Abstract

Purpose: Hypercapnia stresses such as breath holding (BH) have been showed to result in vasodilatation. Karstrup compared cerebrovascular reactivity between inhalation and BH, and found good correlation in BOLD intensity changes. This suggested possibility of using a simple BH task to evaluate abnormal vasomotor functions in clinical. A previous study has focused on the detectability of BOLD signal changes during short BH durations at 1.5 T and found a 10‐s BH could be detected but a 20‐s is suggested for clinical applications. As the 3T scanners recently became more available, we re‐evaluated this issue and aimed to find optimal BH duration for clinical use at 3 T. Method and Materials: A T2* gradient‐echo EPI sequence was used for BOLD measurements at a 3T scanner.

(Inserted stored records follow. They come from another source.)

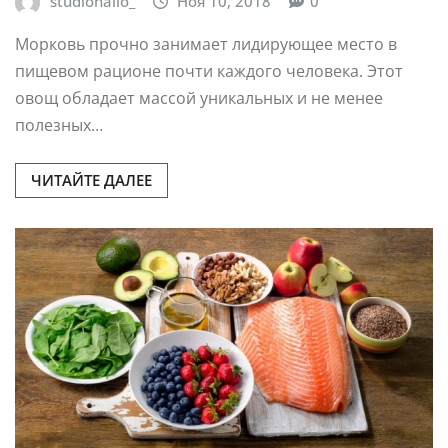
studiohallo_
Ноя 10, 2018
0
Морковь прочно занимает лидирующее место в
пищевом рационе почти каждого человека. Этот
овощ обладает массой уникальных и не менее
полезных…
ЧИТАЙТЕ ДАЛЕЕ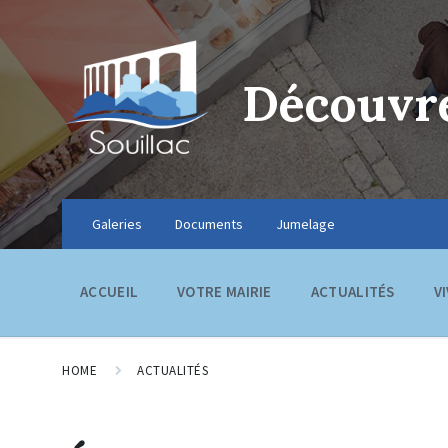
Découvre
Galeries
Documents
Jumelage
ACCUEIL
VOTRE MAIRIE
ACTUALITÉS
V
HOME
ACTUALITÉS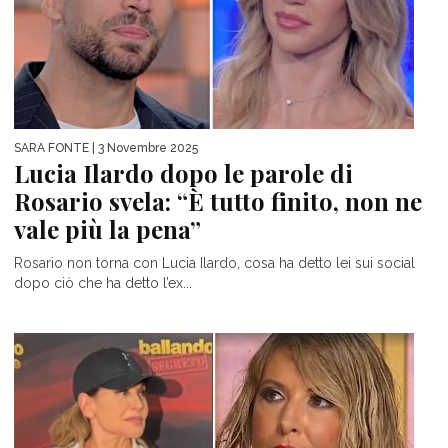
SARA FONTE
| 3 Novembre 2025
Lucia Ilardo dopo le parole di
Rosario svela: “È tutto finito, non ne
vale più la pena”
Rosario non torna con Lucia Ilardo, cosa ha detto lei sui social
dopo ciò che ha detto l’ex...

Imaging parameters were TR/TE/flip angle= 3000ms/35ms/90°. Five BH duration, from 5 to 30 s, were experimented. To quantitatively examine BOLD responses, a convolution model was used to fit the time curves. Maximum signal change, FWHM and onset time (defined as the time to the first half maximum) were determined from the fitted curve and compared with the previously published results for 1.5 T. To explore the number of voxels with significant BOLD signal changes (p<0.05, corrected), a correlation analysis was applied. Results: Our result shows the fractional activation volume increases with the BH duration and reaches the plateau at 15‐s which is earlier than the data for 1.5T. Conclusion: Our results suggested the BOLD imaging at 3T was more sensitive for detecting BH induced cerebrovacular reactivity than at 1.5 T. The BH duration of 15 s or above is recommended for clinical use at 3 T, which is an improvement from 20‐s BH at 1.5 T.